La violenza drenata e monopolizzata dallo Stato grazie agli organi di polizia, all’esercito, alla morale perbenista – la graffiante fotografia di Francesco Jodice (What We Want, Jerusalem, R31, 2010) ha il pregio teorico di riunire l’obbedienza del militare alla funzione pastorale del religioso – è artificiale, sempre calcolata, regolata e “organizzata”, proprio come quella della criminalità, mentre la violenza del lupo è diretta, solitaria, spontanea e rischiosa perché contingente (come ci ricorda con ironia e leggerezza il bandito di Marcel Dzama). Essa introduce caos e sgomento nell’ordine del discorso conformista, come mostra la provocatoria Aktion di Ulay del 1976 (There is a Criminal Touch To Art): il furto di uno Spitzweg dalla Nationalgalerie di Berlino. Analogamente, con un gesto meno eclatante ma altrettanto dissacrante, l’artista cinese Hu Yun chiede al collezionista di liberarlo dal guinzaglio del mercato (Buy us, Burn us, Free us, 2011).

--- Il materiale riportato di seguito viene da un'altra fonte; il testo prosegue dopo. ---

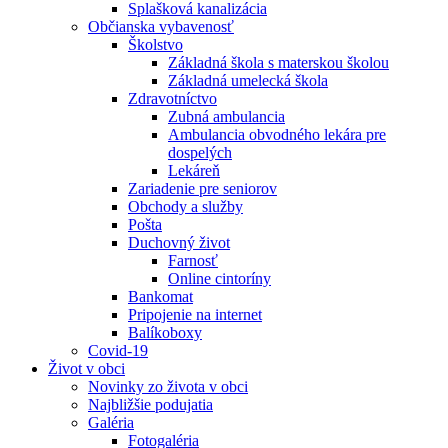
Splašková kanalizácia
Občianska vybavenosť
Školstvo
Základná škola s materskou školou
Základná umelecká škola
Zdravotníctvo
Zubná ambulancia
Ambulancia obvodného lekára pre
dospelých
Lekáreň
Zariadenie pre seniorov
Obchody a služby
Pošta
Duchovný život
Farnosť
Online cintoríny
Bankomat
Pripojenie na internet
Balíkoboxy
Covid-19
Život v obci
Novinky zo života v obci
Najbližšie podujatia
Galéria
Fotogaléria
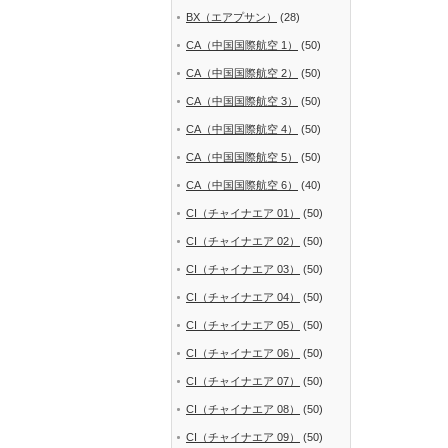
BX（エアプサン）
(28)
CA（中国国際航空 1）
(50)
CA（中国国際航空 2）
(50)
CA（中国国際航空 3）
(50)
CA（中国国際航空 4）
(50)
CA（中国国際航空 5）
(50)
CA（中国国際航空 6）
(40)
CI（チャイナエア 01）
(50)
CI（チャイナエア 02）
(50)
CI（チャイナエア 03）
(50)
CI（チャイナエア 04）
(50)
CI（チャイナエア 05）
(50)
CI（チャイナエア 06）
(50)
CI（チャイナエア 07）
(50)
CI（チャイナエア 08）
(50)
CI（チャイナエア 09）
(50)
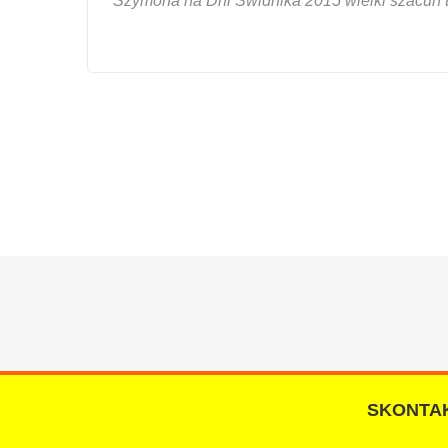
Szymona na Dni Świdnika 2015 wielki szacun ta
W s-car.pl sprzedalam juz 3 samochody i nie z
przesympatyczny, kulturalny a co najwazniejsze
chcecie natknac sie na spaslych wszystkowied
SKONTAK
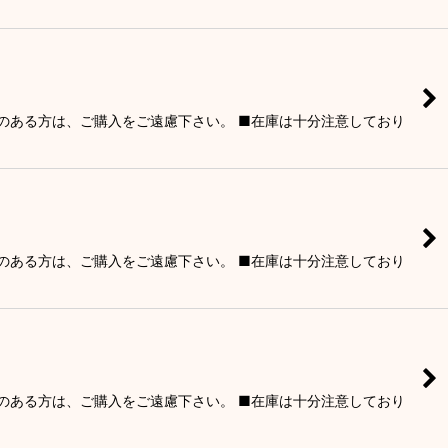
りのある方は、ご購入をご遠慮下さい。 ■在庫は十分注意しており
りのある方は、ご購入をご遠慮下さい。 ■在庫は十分注意しており
りのある方は、ご購入をご遠慮下さい。 ■在庫は十分注意しており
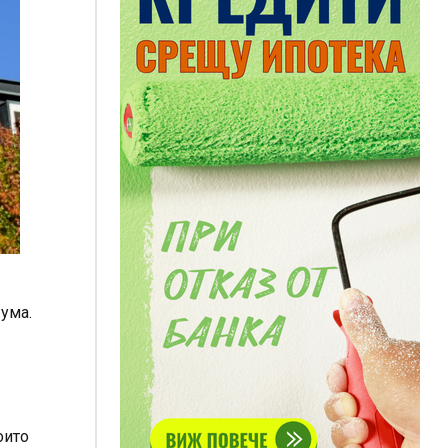
 ума.
оито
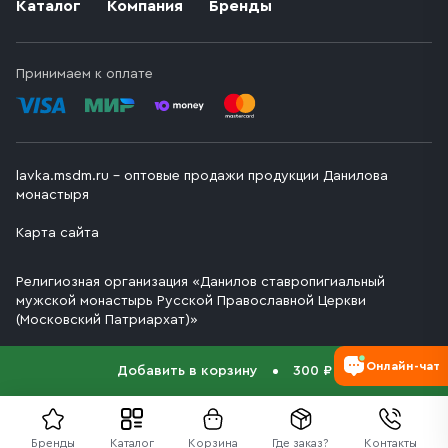
Каталог
Компания
Бренды
Принимаем к оплате
lavka.msdm.ru – оптовые продажи продукции Данилова
монастыря
Карта сайта
Религиозная организация «Данилов ставропигиальный
мужской монастырь Русской Православной Церкви
(Московский Патриархат)»
Онлайн-чат
Добавить в корзину
300 ₽
Бренды
Каталог
Корзина
Где заказ?
Контакты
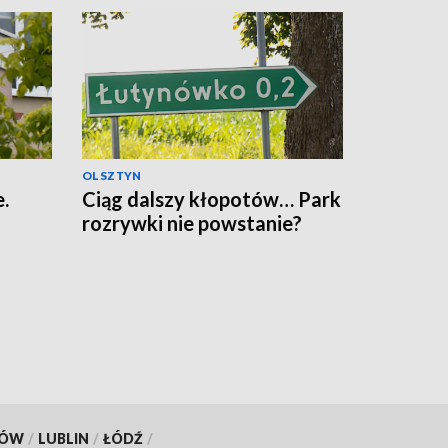
OLSZTYN
.
Ciąg dalszy kłopotów… Park
rozrywki nie powstanie?
KÓW
/
LUBLIN
/
ŁÓDŹ
/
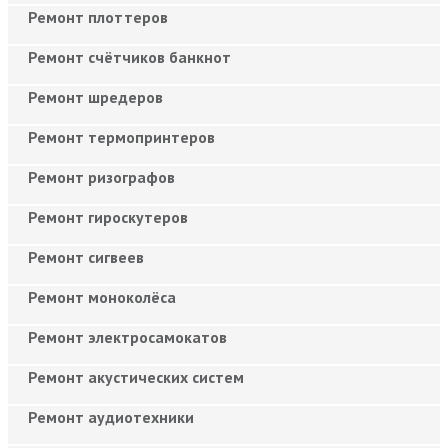
Ремонт плоттеров
Ремонт счётчиков банкнот
Ремонт шредеров
Ремонт термопринтеров
Ремонт ризографов
Ремонт гироскутеров
Ремонт сигвеев
Ремонт моноколёса
Ремонт электросамокатов
Ремонт акустических систем
Ремонт аудиотехники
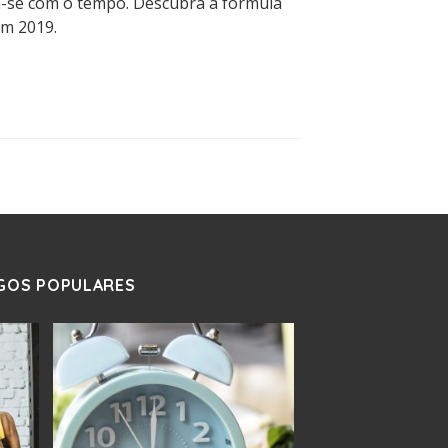
-se com o tempo. Descubra a fórmula
em 2019.
GOS POPULARES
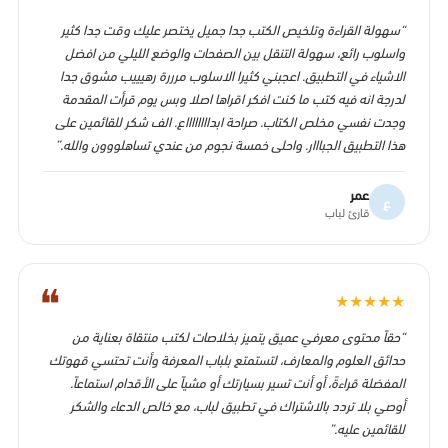
“سهولة القراءة وتلخيص الكتب جدا جميل يختصر عليك وقت جدا كثير
واسلوب رائع، سهولة التنقل بين الصفحات والوضع الليلي من افضل
الاشياء في التطبيق. اعجبني كثيرا الاسلوب مرررة رهيييب مشوق جدا
لدرجة انه فيه كتب ما كنت افكر اقراها اصلا وبس يوم قرأت المقدمة
وجدت نفسي مخلص الكتاب. صراحة ابدااااااااع. الف شكر للقائمين على
هذا التطبيق الجبااار. واحلى خمسة نجوم من عندي تساهلووون والله.”
عمر
ع
قارئ لباب
❝
★
★
★
★
★
“حقاً محتوى معرفي عميق يتميز بخلاصات لكتب منتقاة بعناية من
حدائق العلوم والمعارف، لتستمتع بلباب المعرفة وأنت تحتسي قهوتك
المفضلة قراءةً، أو أنت تسير بسيارتك أو مشياً على الأقدام استماعاً.
أوصي بلا تردد بالاشتراك في تطبيق لباب، مع خالص الدعاء والشكر
للقائمين عليه.”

Vorremmo concludere il nostro percorso con una domanda semplice e diretta: dove si nasconde oggi il lupo? Dove ritrovare quella wilderness che sembra evaporata nel nulla? È possibile che l’umanità intera si adatti a vivere conformemente all’obbedienza e alla fedeltà del cane da pastore? La foresta morta, fotografata in Siberia nel 2007 da Darren Almond, sembra la perfetta raffigurazione del panorama attuale: scacciati i lupi subentra una statica desolazione priva di slancio. Infine, l’incisione monumentale ma anti-celebrativa FREEDOM SUCKS del collettivo Famed (2013) non intende denigrare ciò che Conrad definì a thing monstrous and free, ma critica frontalmente la libertà condizionata e politicamente corretta del cane addomesticato, già parodiata alla fine degli anni Sessanta da Valie Export (Mappe der Hundigkeit, 1968) con una performance che conserva tuttora la sua estrema e dirompente attualità.